His resignation comes shortly after his government submitted its resignation.

His resignation comes shortly after his government submitted its resignation.


Yemeni President Abdrabuh Mansur Hadi resigned from his office on Thursday after Houthi rebels stormed his residence and clashed with government forces in recent days, the Al Arabiya News Channel reported

After refusing Hadi’s resignation, the country’s parliament called for an emergency session to convene on Friday. Houthi rebels welcomed Hadi’s step-down, Reuters news agency reported citing a statement by the militant group.

“We apologize to you personally and to the honorable chamber and to the Yemeni people after we reached a dead end,” a government spokesman quoted Hadi’s resignation letter as saying.

“We have suffered from numerous difficulties and the unwillingness of the main political actors to assume their responsibility to lead the country to calmer waters,” the letter addressed to the speaker of parliament, who becomes interim head of state under the constitution, said.

The United States said Thursday it was assessing fast moving events in Yemen but still supports a peaceful political transition, Agence France-Presse reported.

“Our team is seeking confirmation of all of the reports,” State Department spokeswoman Jen Psaki told reporters, adding that so far there was no move to close the U.S. embassy in the capital, Sanaa.

“We continue to support a peaceful transition.

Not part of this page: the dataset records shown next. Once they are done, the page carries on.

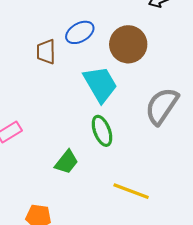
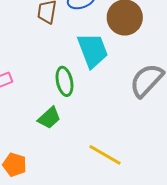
green ellipse: (102, 131) -> (64, 81), moved

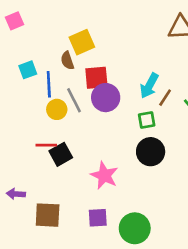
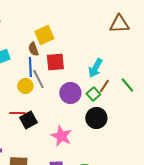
blue line: (49, 84) -> (30, 67), moved
purple circle: (106, 98) -> (70, 93), moved
brown line: (165, 98) -> (104, 86), moved
green square: (147, 120) -> (93, 94), turned -32

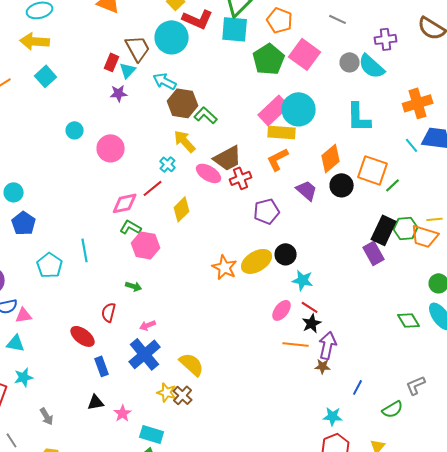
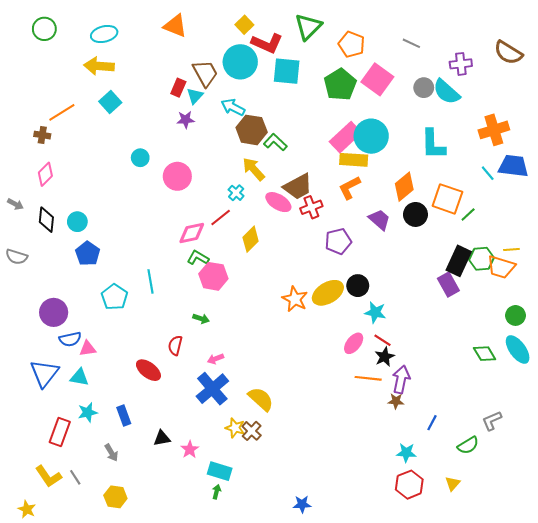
cyan square: (235, 29) -> (287, 71), moved
blue rectangle: (102, 366) -> (124, 415), moved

We’ve urged all parties and continue to urge all parties to abide by … the peace and national partnership agreement,” she stressed.

A deepening crisis

Four south Yemen provinces said they would not carry orders coming from Sanaa after Hadi quit, Agence France-Presse reported.

Basim al-Hakimi, member of the National Dialogue Conference (NDC) told Al Arabiya News Channel that the resignation of Hadi and his government could plunge the country in a “constitutional vacuum.”

He said Hadi’s resignation was the result of “Houthi rebels’ intransigence,” adding that the international community should step in and “force the Houthi rebels to pull back from the capital.”

The alternative he said is a likely constitutional declaration by the Houthi rebels that gives them official control over state institutions, which they already control militarily.

Abd Nasser Al Mouda’a, a Yemeni political analyst, meanwhile, told Al Arabiya News that Hadi’s resignation cannot be reversed by the parliament and that the head of the parliament is now the who is constitutionally entitled to take charge of the country.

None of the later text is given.